- SFC faults methods of protecting client assets and cybersecurity risks.
- Only two crypto firms have a full license in Hong Kong
Hong Kong’s Securities and Futures Commission (SFC) has reportedly found “unsatisfactory practices” on up to 11 crypto exchanges seeking a full license. On-site inspections by the regulator found some firms with weak controls on cyber risks and client assets custody. The report states:
“Some of the crypto firms are overly reliant on a handful of executives to oversee the custody of client assets, while others aren’t properly guarding against cybercrime risks.”
A spokesperson of SFC says the inspections are still ongoing and subject to change. Crypto firms that are unable to address the deficiencies discovered during on-site inspections may see their deemed license status revoked or their licenses declined.
It is not clear which crypto entities have been flagged for “critical deficiencies.” However, exchanges such as Crypto.com, PantherTrade, HKbitEX, and Bullish had applied for a full license.

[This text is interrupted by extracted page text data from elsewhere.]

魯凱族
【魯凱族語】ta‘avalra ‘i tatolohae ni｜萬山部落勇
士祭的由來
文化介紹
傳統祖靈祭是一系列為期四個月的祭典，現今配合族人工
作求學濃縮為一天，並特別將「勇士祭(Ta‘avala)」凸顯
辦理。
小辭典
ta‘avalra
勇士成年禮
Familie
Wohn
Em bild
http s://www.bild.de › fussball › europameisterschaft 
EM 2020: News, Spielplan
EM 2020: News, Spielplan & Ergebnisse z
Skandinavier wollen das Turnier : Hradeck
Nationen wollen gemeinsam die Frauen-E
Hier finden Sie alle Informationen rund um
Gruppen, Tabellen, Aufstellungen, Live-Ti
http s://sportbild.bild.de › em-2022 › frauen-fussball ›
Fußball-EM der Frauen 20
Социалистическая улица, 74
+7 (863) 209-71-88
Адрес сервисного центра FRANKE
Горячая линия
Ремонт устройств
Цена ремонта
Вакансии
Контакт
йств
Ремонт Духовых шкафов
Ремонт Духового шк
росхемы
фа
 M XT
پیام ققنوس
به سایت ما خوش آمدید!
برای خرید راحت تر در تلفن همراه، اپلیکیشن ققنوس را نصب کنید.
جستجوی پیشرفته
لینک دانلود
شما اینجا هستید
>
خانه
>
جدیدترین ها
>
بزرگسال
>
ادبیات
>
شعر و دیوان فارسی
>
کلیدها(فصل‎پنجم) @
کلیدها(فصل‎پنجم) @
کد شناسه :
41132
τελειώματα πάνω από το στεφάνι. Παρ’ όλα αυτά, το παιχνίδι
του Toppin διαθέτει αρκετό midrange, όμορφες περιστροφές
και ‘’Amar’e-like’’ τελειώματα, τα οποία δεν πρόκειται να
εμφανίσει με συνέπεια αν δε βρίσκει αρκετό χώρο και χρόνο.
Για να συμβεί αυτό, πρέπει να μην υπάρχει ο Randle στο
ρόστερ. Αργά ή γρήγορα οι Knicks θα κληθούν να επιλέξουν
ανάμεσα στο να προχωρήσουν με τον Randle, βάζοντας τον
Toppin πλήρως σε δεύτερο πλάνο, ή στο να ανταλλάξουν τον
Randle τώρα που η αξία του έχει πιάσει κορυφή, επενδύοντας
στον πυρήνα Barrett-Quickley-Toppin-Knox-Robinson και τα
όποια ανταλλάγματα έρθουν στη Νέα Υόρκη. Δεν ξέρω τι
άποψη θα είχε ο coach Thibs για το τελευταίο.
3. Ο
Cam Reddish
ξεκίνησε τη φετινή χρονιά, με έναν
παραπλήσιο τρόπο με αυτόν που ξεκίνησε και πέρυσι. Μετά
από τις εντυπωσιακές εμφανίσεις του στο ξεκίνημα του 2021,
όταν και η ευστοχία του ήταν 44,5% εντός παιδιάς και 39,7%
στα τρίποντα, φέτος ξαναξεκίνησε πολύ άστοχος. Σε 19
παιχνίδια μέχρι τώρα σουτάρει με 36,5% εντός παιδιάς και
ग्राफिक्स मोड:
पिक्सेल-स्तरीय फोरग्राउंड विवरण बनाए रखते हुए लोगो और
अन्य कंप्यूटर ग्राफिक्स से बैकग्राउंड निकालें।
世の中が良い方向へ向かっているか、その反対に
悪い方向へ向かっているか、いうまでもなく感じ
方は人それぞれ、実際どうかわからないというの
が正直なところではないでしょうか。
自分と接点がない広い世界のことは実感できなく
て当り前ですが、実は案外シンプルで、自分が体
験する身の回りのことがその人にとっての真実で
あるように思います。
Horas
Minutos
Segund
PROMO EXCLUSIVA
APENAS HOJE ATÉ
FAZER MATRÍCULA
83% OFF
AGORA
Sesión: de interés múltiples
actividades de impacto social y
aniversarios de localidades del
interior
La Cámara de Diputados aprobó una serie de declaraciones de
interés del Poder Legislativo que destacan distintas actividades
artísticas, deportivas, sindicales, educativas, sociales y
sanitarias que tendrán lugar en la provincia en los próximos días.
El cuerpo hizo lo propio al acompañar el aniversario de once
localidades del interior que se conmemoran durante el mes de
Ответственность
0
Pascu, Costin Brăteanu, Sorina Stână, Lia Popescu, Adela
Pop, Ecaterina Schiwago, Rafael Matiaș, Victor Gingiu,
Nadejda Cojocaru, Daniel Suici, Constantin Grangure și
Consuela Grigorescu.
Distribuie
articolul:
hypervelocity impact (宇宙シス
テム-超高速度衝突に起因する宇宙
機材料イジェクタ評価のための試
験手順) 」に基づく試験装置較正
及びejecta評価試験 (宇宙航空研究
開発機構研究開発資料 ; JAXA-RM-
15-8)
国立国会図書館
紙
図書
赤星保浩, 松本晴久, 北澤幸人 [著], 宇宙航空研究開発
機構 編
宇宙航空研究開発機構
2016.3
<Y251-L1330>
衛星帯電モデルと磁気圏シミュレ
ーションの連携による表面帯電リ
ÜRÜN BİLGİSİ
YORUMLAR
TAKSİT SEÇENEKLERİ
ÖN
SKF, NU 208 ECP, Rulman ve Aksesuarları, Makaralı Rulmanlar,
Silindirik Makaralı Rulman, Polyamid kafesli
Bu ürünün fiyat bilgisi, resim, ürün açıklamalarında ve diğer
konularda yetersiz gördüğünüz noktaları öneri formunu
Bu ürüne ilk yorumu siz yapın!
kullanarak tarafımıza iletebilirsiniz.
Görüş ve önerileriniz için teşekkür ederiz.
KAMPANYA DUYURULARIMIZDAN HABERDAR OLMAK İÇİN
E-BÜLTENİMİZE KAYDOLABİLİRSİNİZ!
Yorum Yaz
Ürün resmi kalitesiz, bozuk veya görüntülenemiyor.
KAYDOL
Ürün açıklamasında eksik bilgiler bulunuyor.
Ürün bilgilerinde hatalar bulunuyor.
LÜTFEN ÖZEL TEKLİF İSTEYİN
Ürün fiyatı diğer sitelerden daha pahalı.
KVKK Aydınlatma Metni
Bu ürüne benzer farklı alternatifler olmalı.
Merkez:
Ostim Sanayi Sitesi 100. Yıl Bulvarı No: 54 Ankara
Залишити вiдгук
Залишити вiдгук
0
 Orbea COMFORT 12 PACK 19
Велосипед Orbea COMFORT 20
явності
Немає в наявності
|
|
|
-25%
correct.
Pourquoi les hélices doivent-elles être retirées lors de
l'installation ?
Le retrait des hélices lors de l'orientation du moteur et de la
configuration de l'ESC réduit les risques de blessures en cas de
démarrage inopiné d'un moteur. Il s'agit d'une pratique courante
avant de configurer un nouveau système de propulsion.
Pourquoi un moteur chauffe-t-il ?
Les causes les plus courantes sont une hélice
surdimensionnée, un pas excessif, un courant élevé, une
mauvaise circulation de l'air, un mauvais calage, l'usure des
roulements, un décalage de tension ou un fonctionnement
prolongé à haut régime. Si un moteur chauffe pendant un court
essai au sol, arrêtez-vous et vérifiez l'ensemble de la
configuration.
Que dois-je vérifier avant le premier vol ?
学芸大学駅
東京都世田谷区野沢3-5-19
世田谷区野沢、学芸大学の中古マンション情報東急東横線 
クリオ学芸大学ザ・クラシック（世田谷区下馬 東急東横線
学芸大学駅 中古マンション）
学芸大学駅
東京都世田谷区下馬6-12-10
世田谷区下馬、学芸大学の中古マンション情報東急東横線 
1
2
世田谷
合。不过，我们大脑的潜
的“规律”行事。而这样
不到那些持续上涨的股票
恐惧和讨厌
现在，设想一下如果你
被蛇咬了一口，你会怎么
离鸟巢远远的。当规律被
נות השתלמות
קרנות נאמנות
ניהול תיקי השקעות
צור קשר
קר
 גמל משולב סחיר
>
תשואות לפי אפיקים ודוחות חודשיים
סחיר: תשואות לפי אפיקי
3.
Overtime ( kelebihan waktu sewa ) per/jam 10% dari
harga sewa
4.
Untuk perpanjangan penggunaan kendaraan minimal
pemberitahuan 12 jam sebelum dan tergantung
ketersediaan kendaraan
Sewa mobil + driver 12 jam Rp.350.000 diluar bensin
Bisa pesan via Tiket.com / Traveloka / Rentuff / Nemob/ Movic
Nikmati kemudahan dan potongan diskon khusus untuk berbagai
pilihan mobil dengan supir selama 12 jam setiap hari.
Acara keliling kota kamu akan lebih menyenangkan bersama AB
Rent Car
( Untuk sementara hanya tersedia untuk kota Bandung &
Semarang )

See Related: Hong Kong’s Regulator Receives The Initial Filing For The First Spot Bitcoin ETF
Flagged Firms And Full License Status
Should the flagged firms fail to attain full license status, it will challenge Hong Kong’s attempts to become a crypto hub. Although many crypto exchanges have received initial approvals to operate in the region, they have yet to earn full licenses.
Hong Kong criminalized crypto firms operating unlicensed virtual asset trading platforms on June 1. SFC said it would pursue firms violating the regulation.
HashKey and OSL are the only firms with full licenses in Hong Kong, while OKX and ByBit are among 12 firms that have withdrawn their applications following SFC inspections.